LISTED RECORDS: Begin

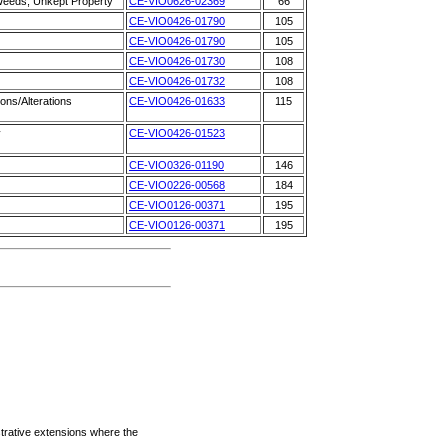
 Weeds, Unkept Property
CE-VIO0626-02369
66
CE-VIO0426-01790
105
CE-VIO0426-01790
105
CE-VIO0426-01730
108
CE-VIO0426-01732
108
ons/Alterations
CE-VIO0426-01633
115
y
CE-VIO0426-01523
CE-VIO0326-01190
146
CE-VIO0226-00568
184
CE-VIO0126-00371
195
CE-VIO0126-00371
195
strative extensions where the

LISTED RECORDS: End

## EXERCISE DETAILS:
Each line above must be set down exactly, though no picture should be carried over.

## REPLY:
 Weeds, Unkept Property
CE-VIO0626-02369
66
CE-VIO0426-01790
105
CE-VIO0426-01790
105
CE-VIO0426-01730
108
CE-VIO0426-01732
108
ons/Alterations
CE-VIO0426-01633
115
y
CE-VIO0426-01523
CE-VIO0326-01190
146
CE-VIO0226-00568
184
CE-VIO0126-00371
195
CE-VIO0126-00371
195
strative extensions where the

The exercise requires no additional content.